A Radical Approach, p.2
To define and diagnose colic, doctors have long used the "rule of three," first developed by pediatrician Morris Wessel, M.D., in 1954: at least three hours of crying a day for at least three days per week over a period of three weeks or more. Frustrated parents, meanwhile, tend to define colic by what it's not—not hunger, not a wet diaper, not fussing, not like other babies, and definitely, absolutely not normal.
People will often tell parents who come to the clinic, "Oh my baby had colic, it's so common," says Dr. Twomey, who's also an assistant professor of psychiatry and human behavior at Brown Medical School. "But these parents know there's something qualitatively different about their experience."
Barry Lester, Ph.D., the director of the Brown Center for the Study of Children at Risk and founder of the clinic, has pinpointed more specific characteristics of colic, culled from scientific research conducted there and elsewhere. A baby has colic if her crying episodes have a sudden onset; if the cry is high-pitched and intense; if she exhibits physical signs of discomfort, such as pulling her legs to her chest, doubling over, tightening the muscles in her arms and legs, clenching her fists, or holding her breath; and if she is inconsolable, meaning that she seems unable to respond to her parents' attempts to soothe her.
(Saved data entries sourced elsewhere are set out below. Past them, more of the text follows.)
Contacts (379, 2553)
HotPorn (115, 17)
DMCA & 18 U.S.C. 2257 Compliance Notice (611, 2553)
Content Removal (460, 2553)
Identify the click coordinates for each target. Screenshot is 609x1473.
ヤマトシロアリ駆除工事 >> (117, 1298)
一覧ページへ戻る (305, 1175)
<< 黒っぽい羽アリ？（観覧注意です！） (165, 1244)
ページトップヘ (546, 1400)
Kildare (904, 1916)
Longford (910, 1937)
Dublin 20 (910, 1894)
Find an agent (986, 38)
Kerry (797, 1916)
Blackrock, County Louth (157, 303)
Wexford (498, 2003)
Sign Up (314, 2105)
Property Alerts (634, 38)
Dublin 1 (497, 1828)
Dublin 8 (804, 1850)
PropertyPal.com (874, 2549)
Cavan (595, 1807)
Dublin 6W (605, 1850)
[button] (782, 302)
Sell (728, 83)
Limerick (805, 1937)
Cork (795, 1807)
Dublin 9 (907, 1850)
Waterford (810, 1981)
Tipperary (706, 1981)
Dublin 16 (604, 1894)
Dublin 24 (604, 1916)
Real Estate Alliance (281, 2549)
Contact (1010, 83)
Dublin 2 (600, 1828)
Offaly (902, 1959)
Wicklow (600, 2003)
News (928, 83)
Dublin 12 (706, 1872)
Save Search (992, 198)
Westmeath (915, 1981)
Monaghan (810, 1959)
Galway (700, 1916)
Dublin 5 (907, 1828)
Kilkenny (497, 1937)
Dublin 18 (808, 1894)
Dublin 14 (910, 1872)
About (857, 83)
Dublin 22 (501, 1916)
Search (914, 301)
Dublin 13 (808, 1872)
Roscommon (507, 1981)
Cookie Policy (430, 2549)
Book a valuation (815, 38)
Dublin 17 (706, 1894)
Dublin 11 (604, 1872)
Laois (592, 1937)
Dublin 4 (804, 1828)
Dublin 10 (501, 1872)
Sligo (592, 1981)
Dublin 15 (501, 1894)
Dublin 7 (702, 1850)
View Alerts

Because there's no cut-and-dried diagnosis for colic, there's no standard cure for treating it, says Dr. Lester. "There are colleagues of mine who think it's a waste of time to study colic because it's just a variation on normal development," says Dr. Lester, the author of Why Is My Baby Crying? "Oftentimes I'll say to those people, 'Have you ever talked to parents who have gone through this?'"
Dr. Lester has. Since founding the clinic in 1986, he and his colleagues have operated on the theory that an intensive, multifaceted approach to helping colicky infants, one that addresses both hurting babies and their weary family members, helps reduce tears in a way that no other approach could. "The departure we've made is to think about not just the baby but about how the crying impacts the whole family," explains Dr. Lester.
In other words, they take colic seriously. "A lot of pediatricians think the problem is complaining, irritating mothers who can't deal with their babies' crying, but we have evidence these babies are in pain," says Dr. Lester, citing a study done at the clinic that found that the cries of a baby with colic are acoustically similar to those of a baby in pain. "We acknowledge and legitimize parents' issues and feelings about their baby's crying."
There's evidence that the clinic's approach works. In a recent study of 71 families led by a team from the Brown Center for the Study of Children at Risk, babies receiving family-based care showed a decline in colic symptoms and an increase in feeding efficiency and time spent awake and content. And their mothers reported an improvement in depression symptoms as well. Babies started treatment between 4 and 8 weeks of age; within six weeks, their crying decreased by an average of 60%, compared to a 40% reduction in infants who got standard pediatric care.
Those findings constitute a compelling argument against the conventional pediatric treatment that often takes a "wait it out" approach to colic. "It's not useful to tell parents who are struggling to get through a day that this is an experience that will pass in a matter of weeks or months," says Dr. Twomey.